La vente liée cause du tort également à des éditeurs français, comme Mandriva, qui publiait une distribution de GNU/Linux depuis 1998, initialement appelée « Mandrake Linux », que j’ai d’ailleurs un temps utilisée, mais n’a pas réussi à s’imposer et a donc disparu récemment. On ne peu que déplorer le résultat de cette concurrence pas vraiment libre et certainement faussée.

Et pourtant le logiciel libre permet de développer de nombreux [modèles économiques différents|http://www.april.org/livre-blanc-des-modele-economiques-du-logiciel-libre], ouvrant des perspectives d’emploi pour des PME innovantes, si la loi ne le défavorise pas.

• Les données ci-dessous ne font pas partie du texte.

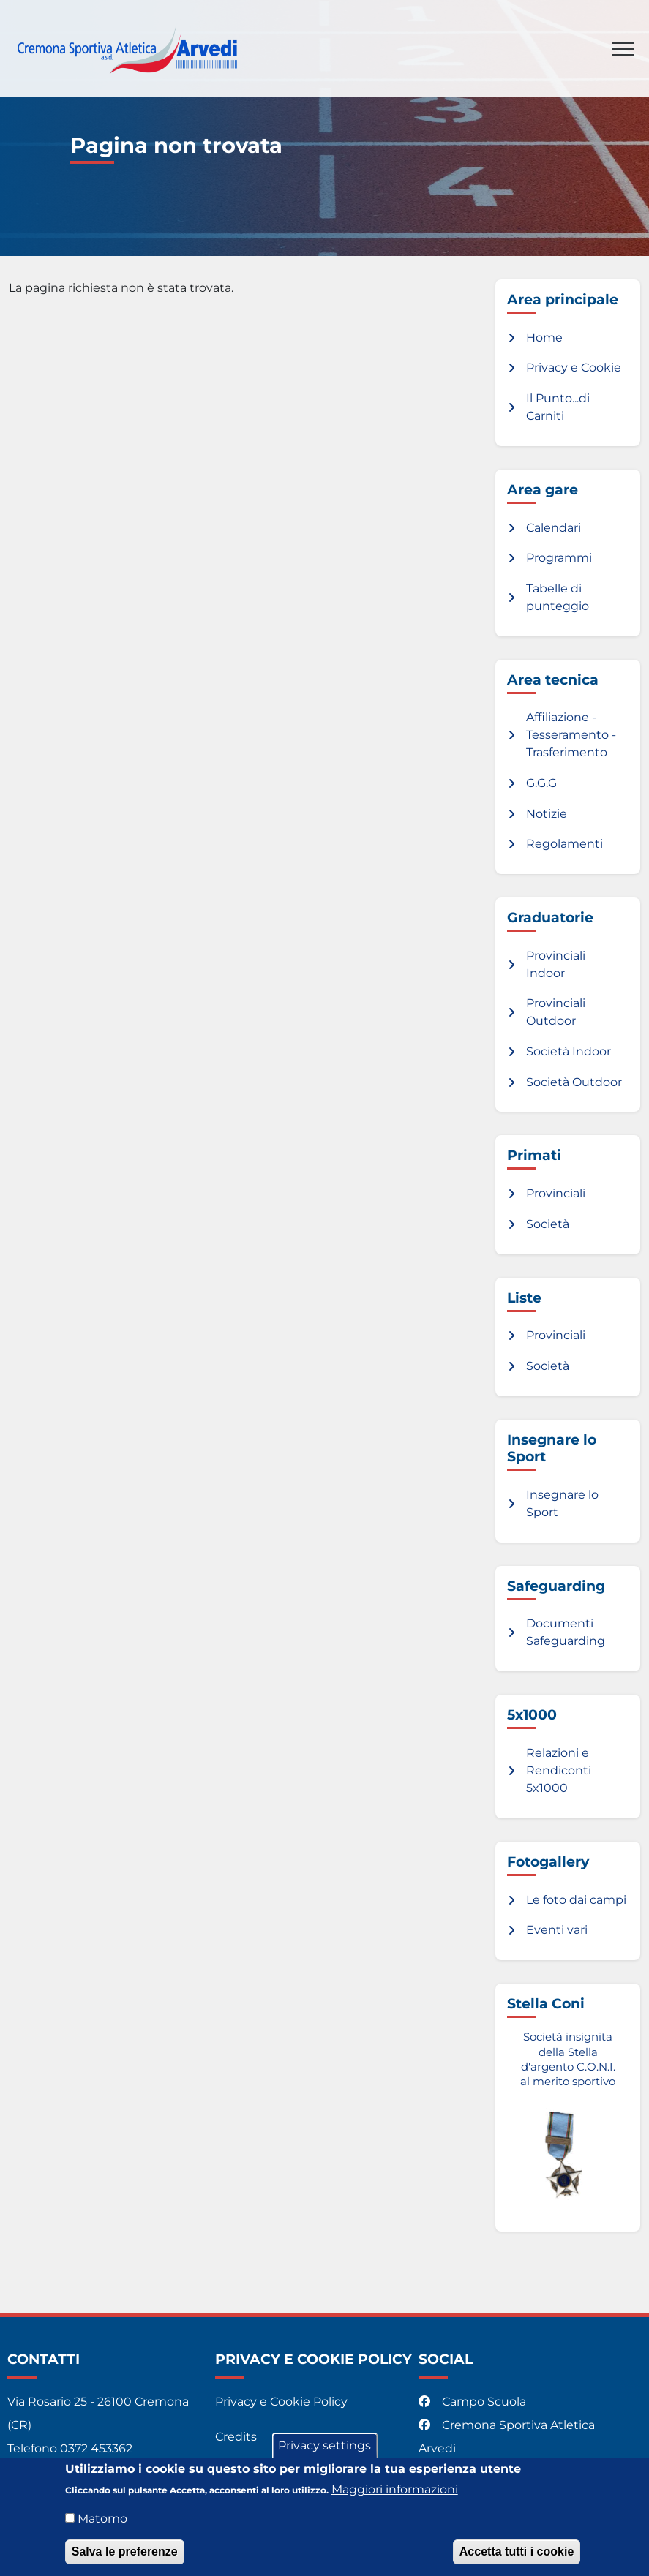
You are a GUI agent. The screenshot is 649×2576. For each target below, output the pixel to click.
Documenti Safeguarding (565, 1632)
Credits (236, 2437)
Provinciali (555, 1193)
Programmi (559, 558)
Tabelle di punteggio (557, 597)
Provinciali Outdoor (555, 1012)
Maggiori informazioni (394, 2497)
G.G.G (541, 783)
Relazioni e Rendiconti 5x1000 (558, 1770)
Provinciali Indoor (555, 964)
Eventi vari (557, 1930)
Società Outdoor (574, 1082)
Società (547, 1224)
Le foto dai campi (576, 1900)
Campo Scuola (474, 2402)
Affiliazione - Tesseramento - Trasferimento (571, 734)
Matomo (102, 2526)
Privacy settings (324, 2453)
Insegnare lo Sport (562, 1503)
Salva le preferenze (125, 2559)
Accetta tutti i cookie (516, 2559)
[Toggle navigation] (622, 49)
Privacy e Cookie (573, 367)
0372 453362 (96, 2448)
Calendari (553, 528)
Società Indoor (568, 1051)
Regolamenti (564, 844)
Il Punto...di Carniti (558, 407)
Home (544, 337)
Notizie (546, 814)
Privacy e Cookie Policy (281, 2402)
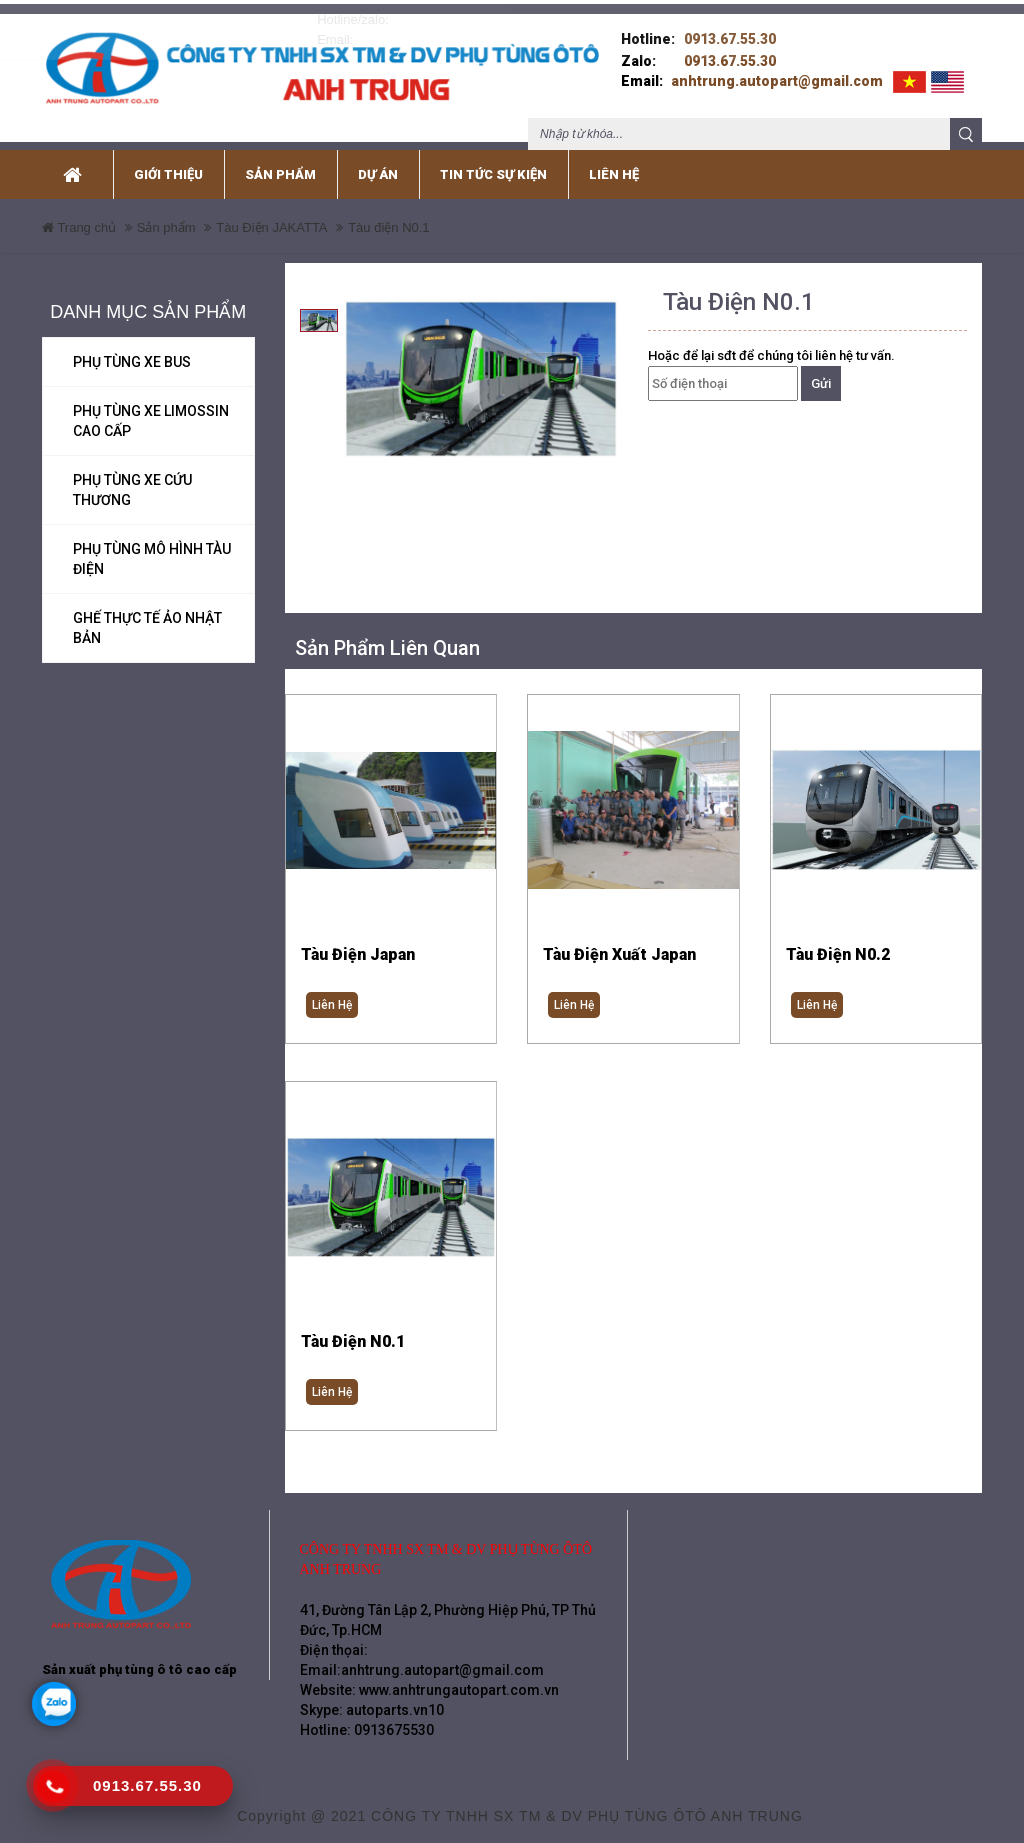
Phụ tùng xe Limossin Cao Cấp (151, 407)
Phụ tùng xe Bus (132, 348)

Par ces temps de crise, il ne serait d’ailleurs pas inutile de s’intéresser aux optimisations fiscales, pour ne pas parler d’évasion, que certaines entreprises multinationales pratiquent, Microsoft en premier mais également Apple. L’absence de détail des prix lors de la vente liée pose d’ailleurs des questions légitimes quand à la répartition de la TVA.

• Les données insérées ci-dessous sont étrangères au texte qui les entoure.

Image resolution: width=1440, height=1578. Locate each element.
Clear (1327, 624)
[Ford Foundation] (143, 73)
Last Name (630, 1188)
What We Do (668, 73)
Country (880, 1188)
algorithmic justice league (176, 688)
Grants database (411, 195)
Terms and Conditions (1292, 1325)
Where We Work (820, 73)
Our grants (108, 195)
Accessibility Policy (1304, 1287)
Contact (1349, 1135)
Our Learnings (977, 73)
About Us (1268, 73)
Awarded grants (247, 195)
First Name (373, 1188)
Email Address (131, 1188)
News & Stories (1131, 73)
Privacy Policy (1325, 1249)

La pratique par Microsoft du verrouillage du processus de démarrage, que j’évoquais plus haut à propos des PC, est d’ailleurs toujours d’actualité puisque bien évidemment les prochaines tablettes « compatibles Windows 8 » devront implémenter obligatoirement le mécanisme dit « SecureBoot », qui au prétexte de limiter les virus rendra totalement impossible l’installation d’un système libre. Et donc alors même que le combat contre la vente liée s’éternise sur les PC, il est presque déjà perdu sur les machines qui les remplaceront bientôt, alors même que ce sont toujours des ordinateurs malgré tout, dont l’utilisateur devrait garder le contrôle, contrôle qui s’exprime en premier sur le choix des logiciels qu’il voudra pouvoir utiliser ou non.

Le choix d’installer Windows s’apparente ainsi plus au non-choix, à un blanc-seing laissé à Microsoft quand au contrôle de votre machine, avec la sécurité qu’on lui connaît. C’est aussi un choix de facilité, au vu de la situation actuelle, mais également la caution d’une situation inacceptable.

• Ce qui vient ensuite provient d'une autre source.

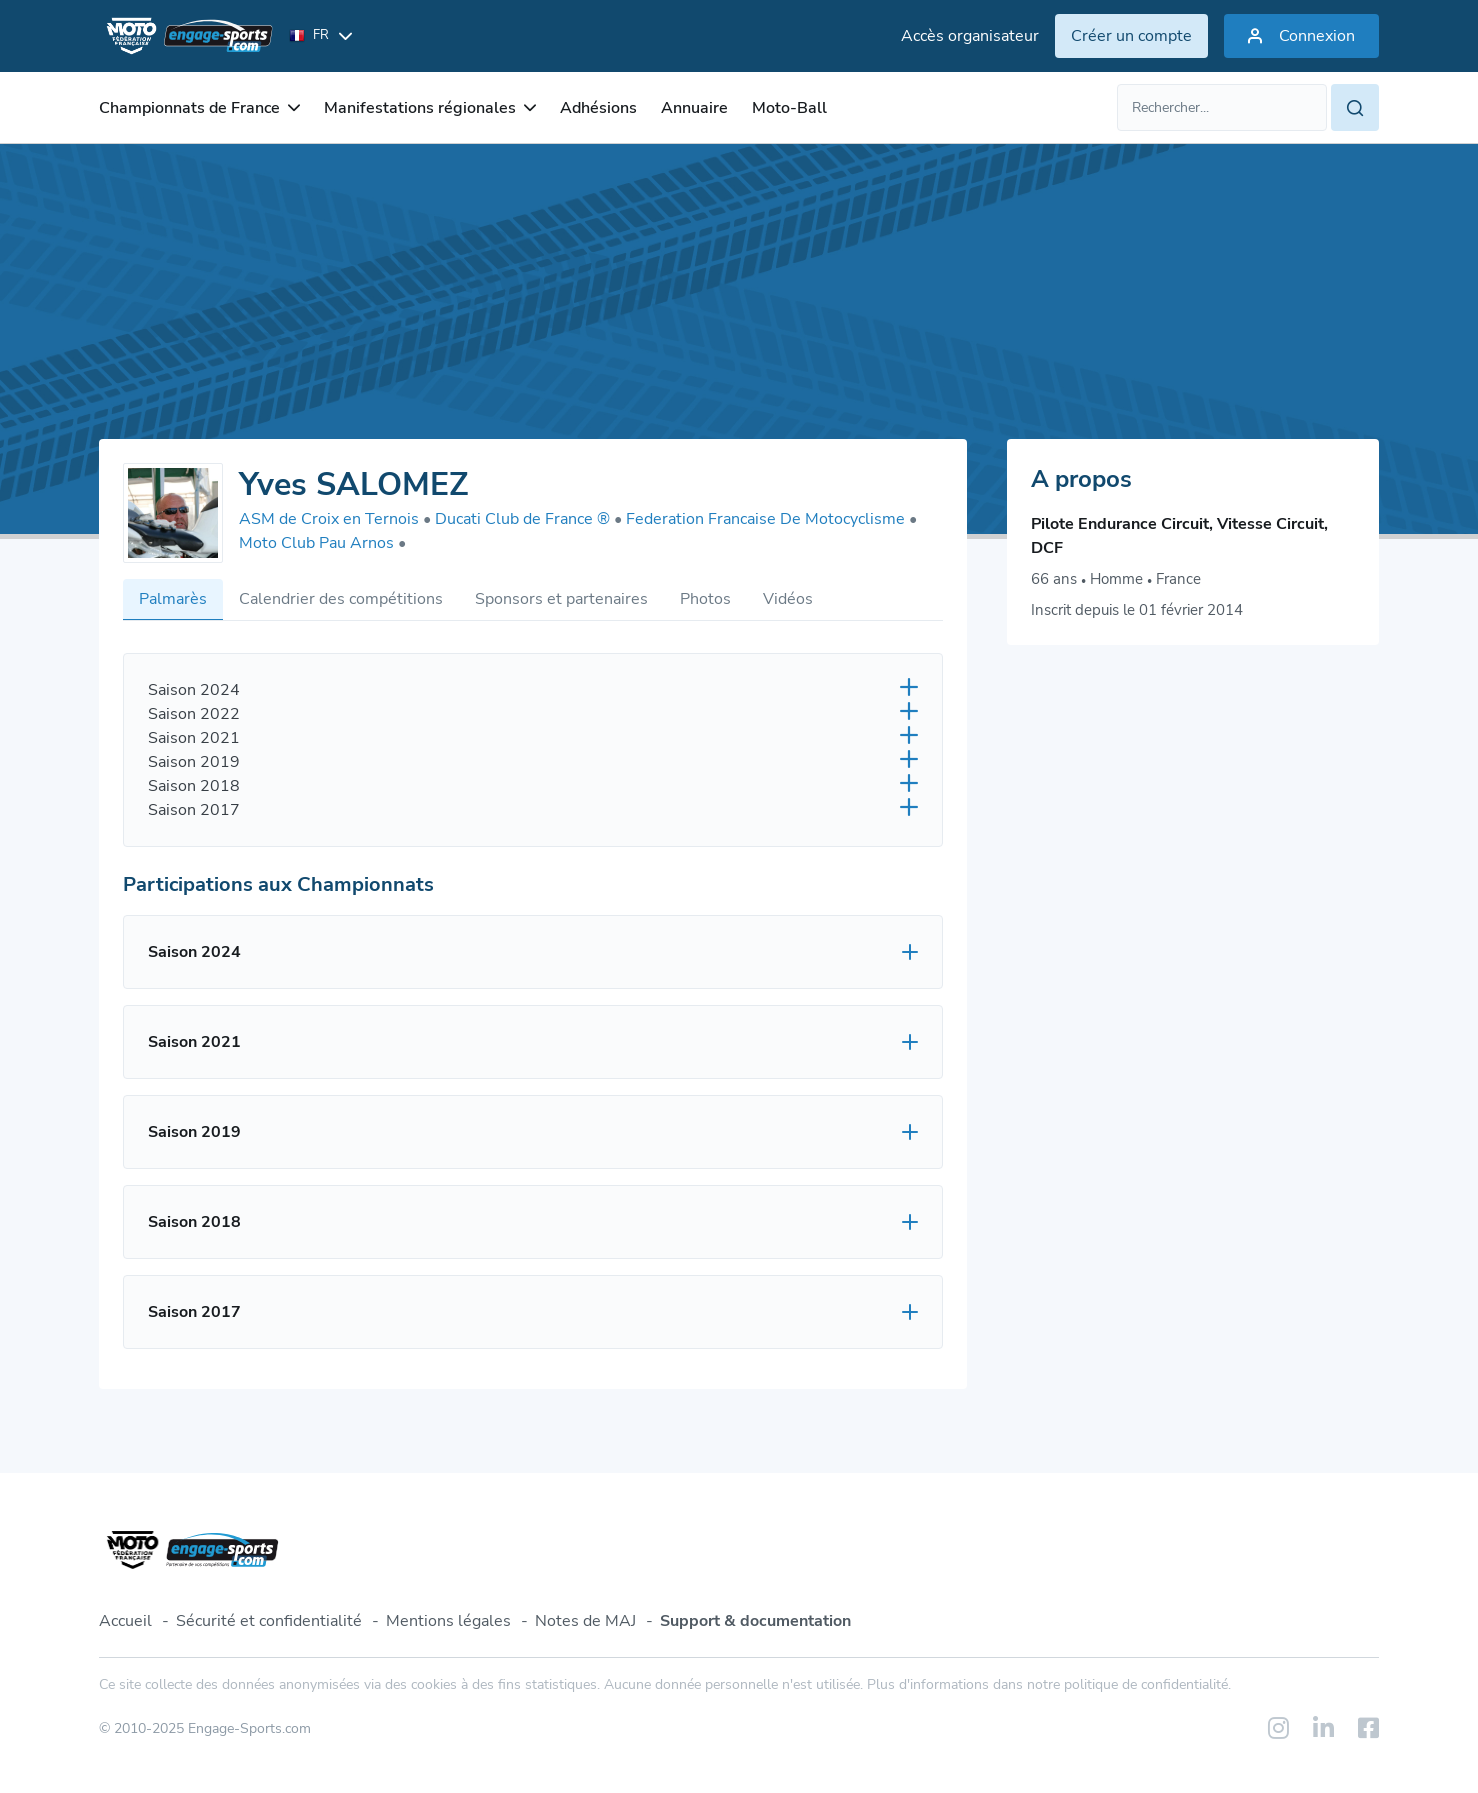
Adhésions (598, 108)
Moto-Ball (789, 108)
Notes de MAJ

Le choix d’installer GNU/Linux, sur une machine de bureau, est avant tout moral et éthique avant d’être pragmatique, alors que sur un serveur il s’impose plus logiquement. C’est pourtant tout autant un choix de sécurité, puisque le code source ouvert garantit le contrôle que l’on a sur le système, comme l’absence de porte dérobée. C’est aussi un choix courageux et téméraire, par l’entrée dans ce qui reste encore une minorité technologiquement discriminée. Mais ce serait aussi un signal fort envers les développeurs qui créent ces logiciels, les utilisateurs confortés dans leur choix difficile, et enfin les fabricants de matériels qui pour certains encore n’ont pas compris qu’il était de leur devoir et de leur intérêt de considérer tous les utilisateurs.

Ne vous y trompez pas, la majorité des problèmes qui pourraient survenir lors de l’utilisation de GNU/Linux ne sont pas de son fait ou des développeurs qui l’ont écrit, mais bien de Microsoft, Apple, et d’autres éditeurs, qui par leur politique de fermeture compliquent inutilement l’interopérabilité entre leur système et les autres, à dessein bien sûr, puisque leur but est le monopole. D’ailleurs il est à prévoir des incompatibilités entre GNU/Linux et l’infrastructure choisie par la questure pour la gestion des courriels, à savoir Microsoft Exchange, bien connu pour ne respecter aucun standard hormis le sien, c’est à dire donc aucun, puisque les formats et protocoles d’Exchange ne sont en rien normalisés ni donc standard (de jure). Alors même que les logiciels de courriel de GNU/Linux respectent de nombreux standards et normes. Pour résumer, dire que GNU/Linux pose problème serait simplement inverser la situation causée par ces monopoles.

Une métaphore que j’utilise depuis des années sans succès, mais pourtant découverte aussi récemment par un juge, s’énonce ainsi :

« La vente liée d’un système d’exploitation avec un ordinateur revient à l’obligation d’embauche d’un chauffeur à l’achat d’une voiture. »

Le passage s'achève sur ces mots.